There are different rules in different parts of the UK, which I suspect is causing the confusion. I don't know Scottish law and will take Lass' word for it, but in England and Wales inheritances most certainly can be included in the pot for divorce. And probably will be, if the money is needed to meet the needs of the minor children and they can't be met otherwise. As a general rule the later in the marriage they were received, the less likely they are to be included, but again the needs of the children will override this if there's no other way round it. You don't just have the option of saying this was given to me so it should stay mine, any more than you would with a pension or savings.

LoveInTokyo · 25/02/2018 09:34

Yes, Scotland has a separate legal system.

In England and Wales, the starting point is that all assets belonging to the husband and wife go in the same pot and are then divided equally unless there is a compelling reason not to divide them equally. Often this means a mother who is the primary carer for young children will get more (usually including the house) because the children’s welfare comes first.
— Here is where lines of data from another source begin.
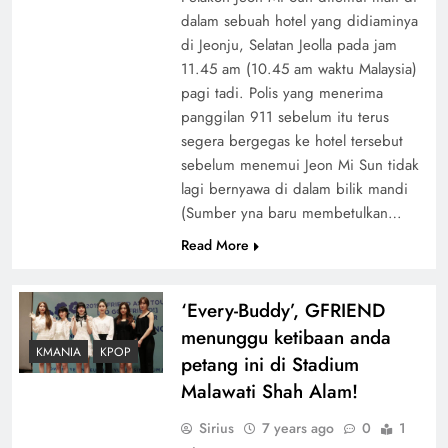
dalam sebuah hotel yang didiaminya
di Jeonju, Selatan Jeolla pada jam
11.45 am (10.45 am waktu Malaysia)
pagi tadi. Polis yang menerima
panggilan 911 sebelum itu terus
segera bergegas ke hotel tersebut
sebelum menemui Jeon Mi Sun tidak
lagi bernyawa di dalam bilik mandi
(Sumber yna baru membetulkan…
Read More
‘Every-Buddy’, GFRIEND
menunggu ketibaan anda
KMANIA
KPOP
petang ini di Stadium
Malawati Shah Alam!
Sirius
7 years ago
0
1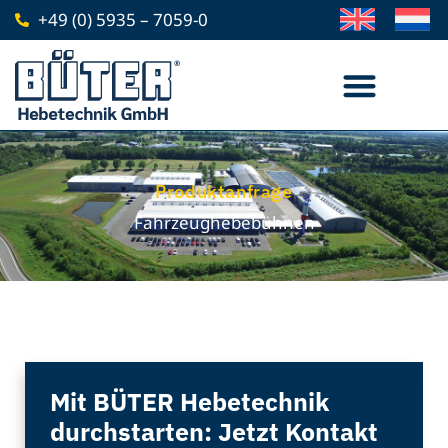
Zum
+49 (0) 5935 – 7059-0
Inhalt
springen
Produktanfrage
Fahrzeughebebühnen
Mit BÜTER Hebetechnik
durchstarten: Jetzt Kontakt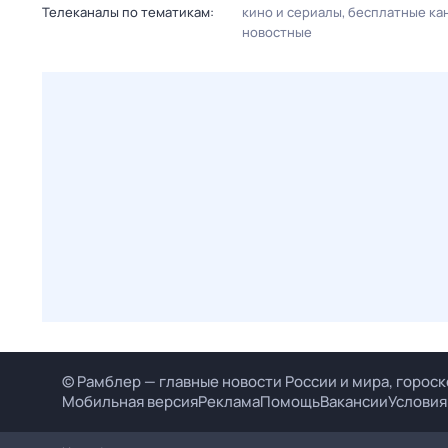
Телеканалы по тематикам:
кино и сериалы
бесплатные ка
новостные
© Рамблер — главные новости России и мира, гороск
Мобильная версия
Реклама
Помощь
Вакансии
Условия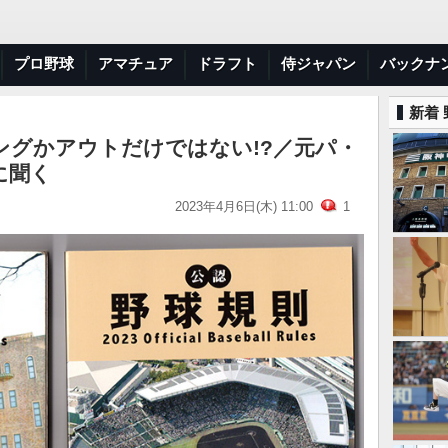
プロ野球
アマチュア
ドラフト
侍ジャパン
バックナ
新着
ングかアウトだけではない!?／元パ・
に聞く
2023年4月6日(木) 11:00
1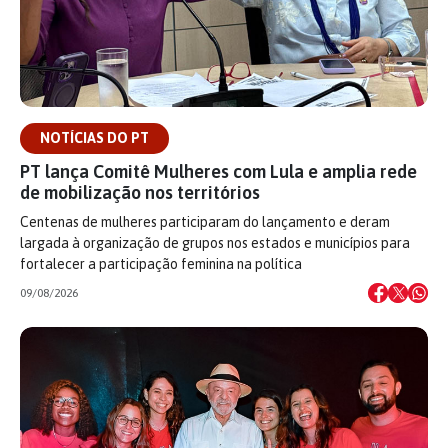
NOTÍCIAS DO PT
PT lança Comitê Mulheres com Lula e amplia rede
de mobilização nos territórios
Centenas de mulheres participaram do lançamento e deram
largada à organização de grupos nos estados e municípios para
fortalecer a participação feminina na política
09/08/2026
All of this is irrelevant to the OP, however, because she and her partner are unmarried. So even though he appears to have been living for free in her mother’s house for however many years and not having to pay for childcare which the OP is doing, and should have a lot more money in the bank because of that, if they split up she would get none of it.

Beetlejizz · 25/02/2018 09:57

True...

LassWiADelicateAir · 25/02/2018 10:15

Lass - if there were 4 couples at dinner and the bill was £400, then somebody would announce it was £100 each (i.e. per couple)
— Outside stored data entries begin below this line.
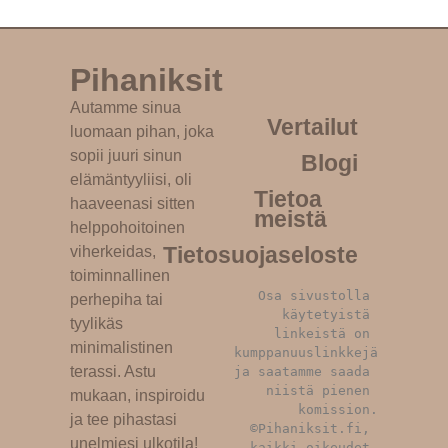
Pihaniksit
Autamme sinua
Vertailut
luomaan pihan, joka
sopii juuri sinun
Blogi
elämäntyyliisi, oli
Tietoa
haaveenasi sitten
meistä
helppohoitoinen
Tietosuojaseloste
viherkeidas,
toiminnallinen
Osa sivustolla 
perhepiha tai
käytetyistä 
tyylikäs
linkeistä on 
minimalistinen
kumppanuuslinkkejä 
terassi. Astu
ja saatamme saada 
niistä pienen 
mukaan, inspiroidu
komission.
ja tee pihastasi
©Pihaniksit.fi, 
unelmiesi ulkotila!
kaikki oikeudet 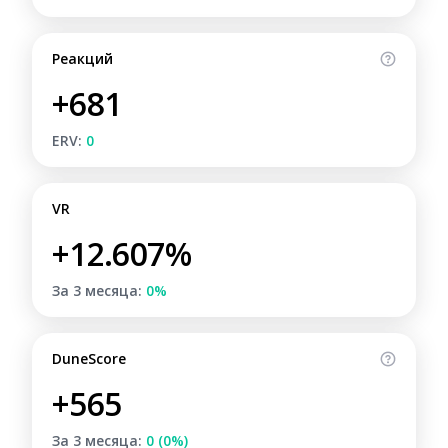
Реакций
+681
ERV:
0
VR
+12.607%
За 3 месяца:
0%
DuneScore
+565
За 3 месяца:
0 (0%)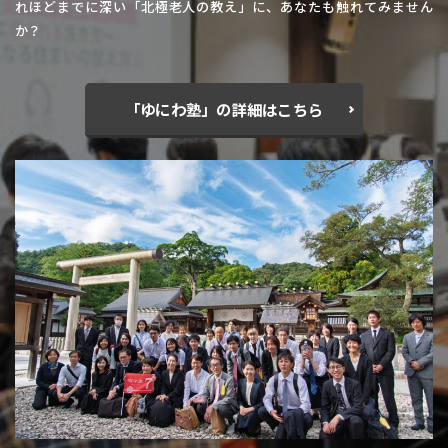
れほどまでに深い「北極老人の教え」に、あなたも触れてみません
か？
「ゆにわ塾」の詳細はこちら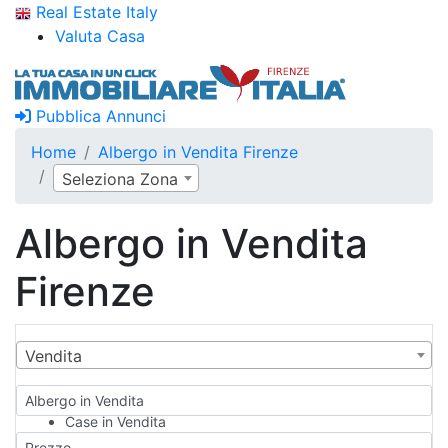
Real Estate Italy
Valuta Casa
Pubblica Annunci
Home
Albergo in Vendita Firenze
Seleziona Zona
Albergo in Vendita
Firenze
Vendita
Albergo in Vendita
Case in Vendita
Qualsiasi
Prezzo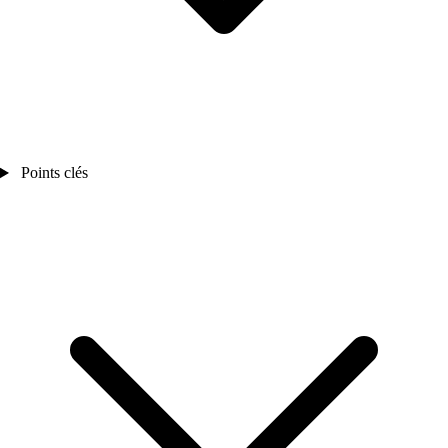
Points clés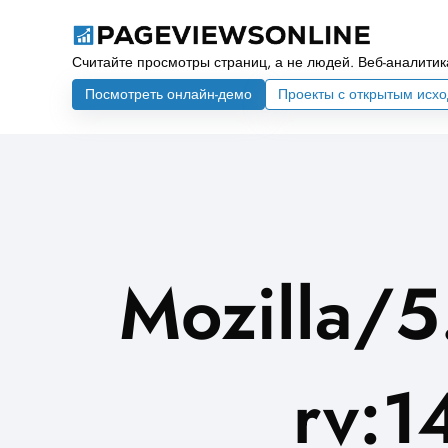
Считайте просмотры страниц, а не людей. Веб-аналитик
Посмотреть онлайн-демо
Проекты с открытым исх
Mozilla/5
rv:1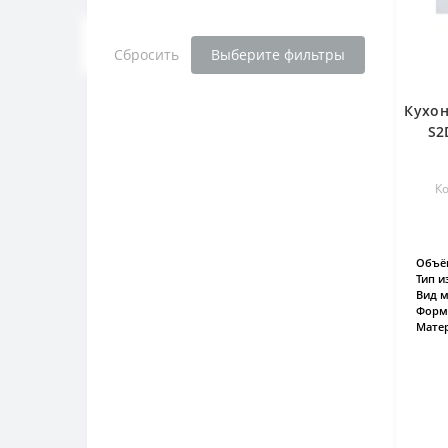
Сбросить
Выберите фильтры
Кухон
S2
Ко
Объём
Тип и
Вид м
Форм
Матер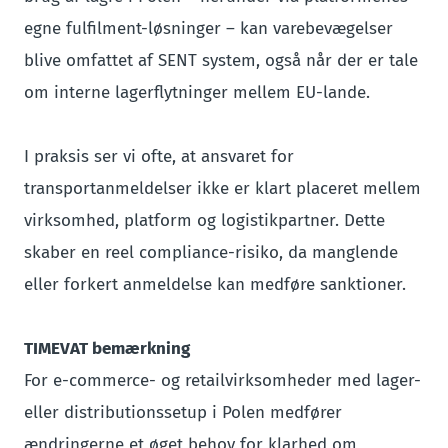
egne fulfilment-løsninger – kan varebevægelser
blive omfattet af SENT system, også når der er tale
om interne lagerflytninger mellem EU-lande.
I praksis ser vi ofte, at ansvaret for
transportanmeldelser ikke er klart placeret mellem
virksomhed, platform og logistikpartner. Dette
skaber en reel compliance-risiko, da manglende
eller forkert anmeldelse kan medføre sanktioner.
TIMEVAT bemærkning
For e-commerce- og retailvirksomheder med lager-
eller distributionssetup i Polen medfører
ændringerne et øget behov for klarhed om,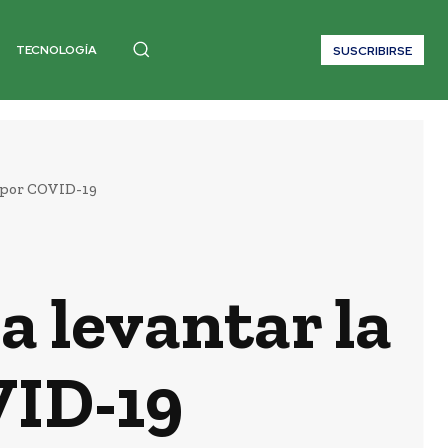
TECNOLOGÍA
SUSCRIBIRSE
a por COVID-19
a levantar la
VID-19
No idea where you live, but I have to say I have never been out in that kind of situation where it would be divided by the number of couples as opposed to the number of people there. I'm 57 and in all my grown up years of eating out I have never come across what you describe.

Motoko · 25/02/2018 12:21

Scots Law

Well, that only applies in Scotland! You're being disingenuous.
In England and Wales, all assets become assets of the marriage, regardless of whose name they're in, or whether they were acquired before the marriage.
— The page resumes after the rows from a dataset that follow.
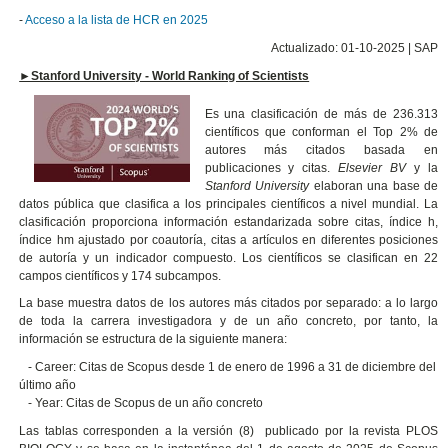
-
Acceso a la lista de HCR en 2025
Actualizado: 01-10-2025 | SAP
►Stanford University - World Ranking of Scientists
Es una clasificación de más de 236.313
científicos que conforman el Top 2% de
autores más citados basada en
publicaciones y citas.
Elsevier
BV
y la
Stanford
University
elaboran una base de
datos pública que clasifica a los principales científicos a nivel mundial. La
clasificación proporciona información estandarizada sobre citas, índice h,
índice hm ajustado por coautoría, citas a artículos en diferentes posiciones
de autoría y un indicador compuesto. Los científicos se clasifican en 22
campos científicos y 174 subcampos.
La base muestra datos de los autores más citados por separado: a lo largo
de toda la carrera investigadora y de un año concreto, por tanto, la
información se estructura de la siguiente manera:
- Career: Citas de Scopus desde 1 de enero de 1996 a 31 de diciembre del
último año
- Year: Citas de Scopus de un año concreto
Las tablas corresponden a la versión (8) publicado por la revista PLOS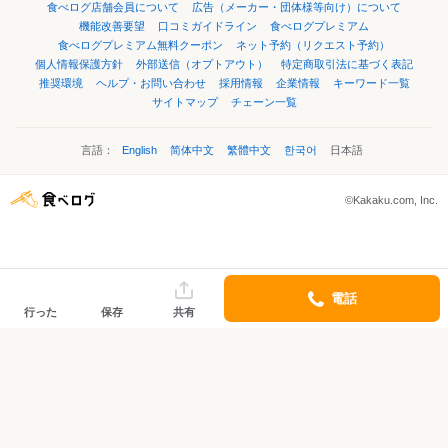
食べログ店舗会員について
広告（メーカー・団体様等向け）について
機能改善要望
口コミガイドライン
食べログプレミアム
食べログプレミアム無料クーポン
ネット予約（リクエスト予約）
個人情報保護方針
外部送信（オプトアウト）
特定商取引法に基づく表記
推奨環境
ヘルプ・お問い合わせ
採用情報
企業情報
キーワード一覧
サイトマップ
チェーン一覧
言語：
English
简体中文
繁體中文
한국어
日本語
©Kakaku.com, Inc.
電話
行った
保存
共有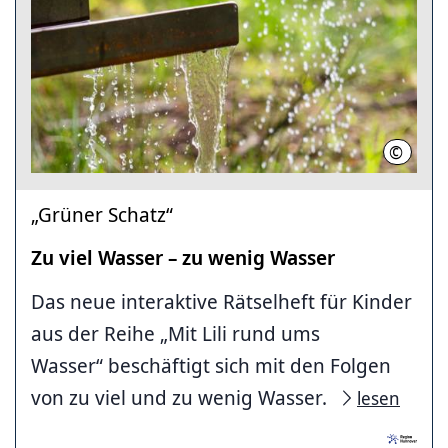
©
Region 
„Grüner Schatz“
Zu viel Wasser – zu wenig Wasser
Das neue interaktive Rätselheft für Kinder
aus der Reihe „Mit Lili rund ums
Wasser“ beschäftigt sich mit den Folgen
von zu viel und zu wenig Wasser.
lesen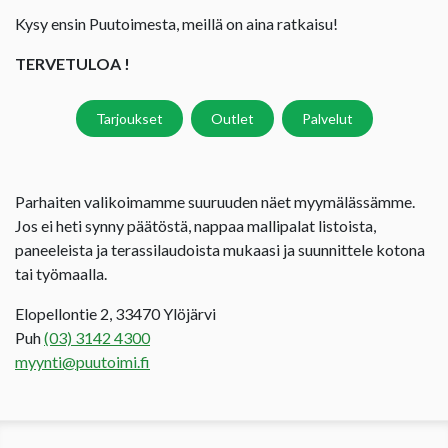
Kysy ensin Puutoimesta, meillä on aina ratkaisu!
TERVETULOA !
Tarjoukset
Outlet
Palvelut
Parhaiten valikoimamme suuruuden näet myymälässämme.
Jos ei heti synny päätöstä, nappaa mallipalat listoista,
paneeleista ja terassilaudoista mukaasi ja suunnittele kotona
tai työmaalla.
Elopellontie 2, 33470 Ylöjärvi
Puh
(03) 3142 4300
myynti@puutoimi.fi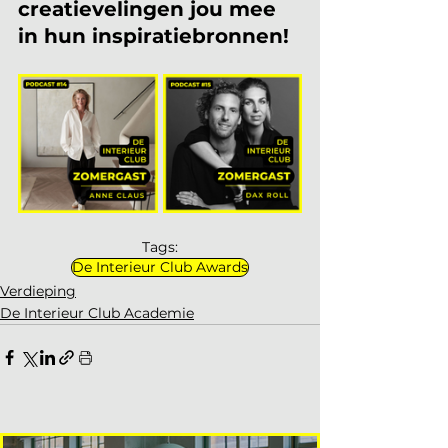
creatievelingen jou mee 
in hun inspiratiebronnen!
Tags:
De Interieur Club Awards
Verdieping
De Interieur Club Academie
LassWiADelicateAir · 25/02/2018 12:28

Scots Law

Well, that only applies in Scotland! You're being disingenuous
In England and Wales, all assets become assets of the marriage, regardless of whose name they're in, or whether they were acquired before the marriage

Well of course everyone posting on MN is domiciled in England and Wales so only English law is relevant.

Posters were posting blanket statements about divorce and succesion laws which were wrong in relation to one of the 4 countries in the UK. They will almost certainly be wrong in other jurisdictions too.

Beetlejizz · 25/02/2018 12:35

To be fair OP could be in Scotland. She's not said. The more logical assumption to make is England and Wales, given the numbers, but it's not like there are no MNers in Scotland.